### Exercise objective
Restate exactly, and only, the lines spanning from the one with "Camenisch Design Associates" to the end of the records below.
Start of Task data
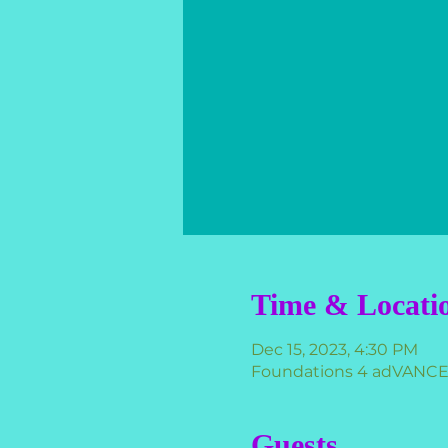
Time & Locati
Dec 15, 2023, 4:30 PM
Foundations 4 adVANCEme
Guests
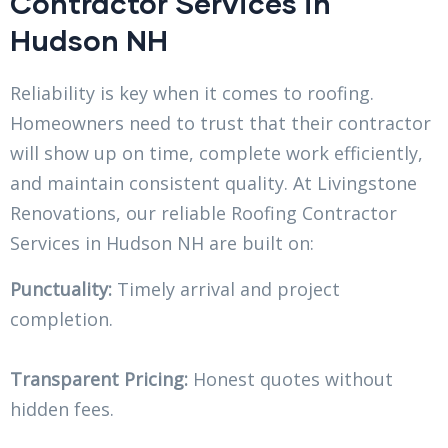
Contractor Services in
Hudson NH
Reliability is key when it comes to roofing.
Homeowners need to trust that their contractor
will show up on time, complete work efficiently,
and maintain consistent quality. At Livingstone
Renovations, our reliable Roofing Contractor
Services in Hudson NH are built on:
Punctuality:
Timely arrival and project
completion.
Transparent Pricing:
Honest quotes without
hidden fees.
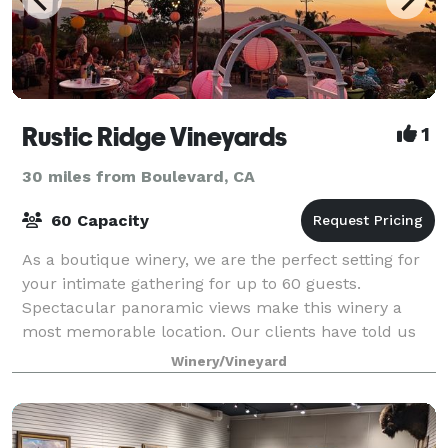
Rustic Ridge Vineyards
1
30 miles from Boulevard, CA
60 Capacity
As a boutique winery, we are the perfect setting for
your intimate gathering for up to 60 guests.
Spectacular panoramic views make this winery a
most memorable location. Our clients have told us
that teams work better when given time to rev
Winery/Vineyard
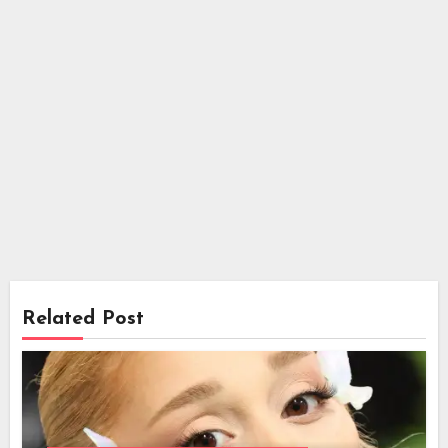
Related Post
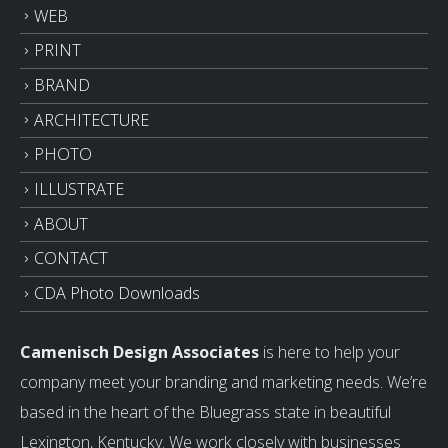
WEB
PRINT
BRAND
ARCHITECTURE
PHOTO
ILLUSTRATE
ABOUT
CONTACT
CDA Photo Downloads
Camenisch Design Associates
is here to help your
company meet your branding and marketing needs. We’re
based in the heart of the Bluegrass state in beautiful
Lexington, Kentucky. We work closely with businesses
End of Task data
### Task response
Camenisch Design Associates
is here to help your
company meet your branding and marketing needs. We’re
based in the heart of the Bluegrass state in beautiful
Lexington, Kentucky. We work closely with businesses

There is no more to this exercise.